Using the data beneath, show every line that includes the word "incrementarán".
---*---
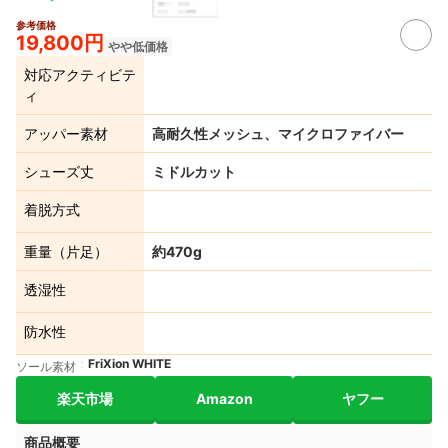
参考価格
19,800円
やや低価格
対応アクティビテ
ィ
アッパー素材
高耐久性メッシュ、マイクロファイバー
シューズ丈
ミドルカット
着脱方式
重量（片足）
約470g
透湿性
防水性
FriXion WHITE
ソール素材
楽天市場
Amazon
ヤフー
商品概要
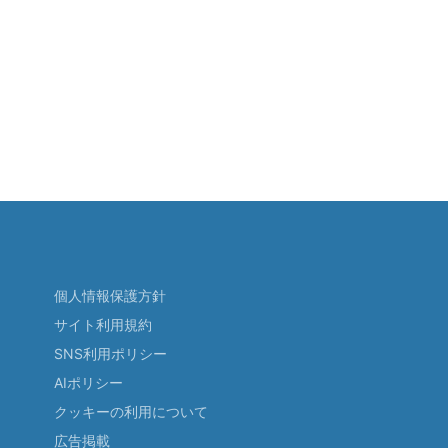
個人情報保護方針
サイト利用規約
SNS利用ポリシー
AIポリシー
クッキーの利用について
広告掲載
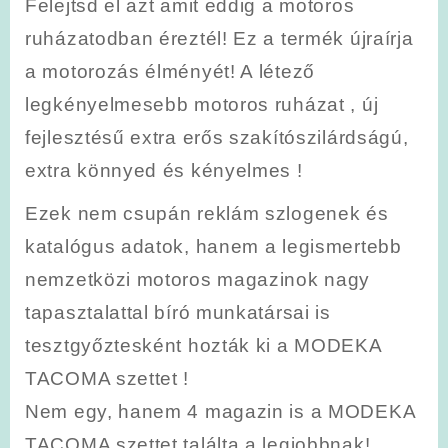
Felejtsd el azt amit eddig a motoros
ruházatodban éreztél! Ez a termék újraírja
a motorozás élményét! A létező
legkényelmesebb motoros ruházat , új
fejlesztésű extra erős szakítószilárdságú,
extra könnyed és kényelmes !
Ezek nem csupán reklám szlogenek és
katalógus adatok, hanem a legismertebb
nemzetközi motoros magazinok nagy
tapasztalattal bíró munkatársai is
tesztgyőztesként hozták ki a MODEKA
TACOMA szettet !
Nem egy, hanem 4 magazin is a MODEKA
TACOMA szettet találta a legjobbnak!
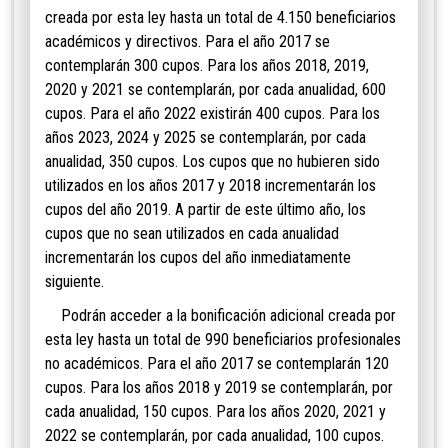
creada por esta ley hasta un total de
4.150 beneficiarios
académicos y directivos. Para el año 2017 se
contemplarán 300 cupos. Para los años 2018, 2019,
2020 y 2021 se contemplarán, por cada anualidad, 600
cupos. Para el año 2022 existirán 400 cupos. Para los
años 2023, 2024 y 2025 se contemplarán, por cada
anualidad, 350 cupos. Los cupos que no hubieren sido
utilizados en los años 2017 y 2018 incrementarán los
cupos del año 2019. A partir de este último año, los
cupos que no sean utilizados en cada anualidad
incrementarán los cupos del año inmediatamente
siguiente.
Podrán acceder a la bonificación adicional creada por
esta ley hasta un total de 9
90 beneficiarios profesionales
no académicos. Para el año 2017 se contemplarán 120
cupos. Para los años 2018 y 2019 se contemplarán, por
cada anualidad, 150 cupos. Para los años 2020, 2021 y
2022 se contemplarán, por cada anualidad, 100 cupos.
---*---
--- Solution to this exercise ---
utilizados en los años 2017 y 2018 incrementarán los
incrementarán los cupos del año inmediatamente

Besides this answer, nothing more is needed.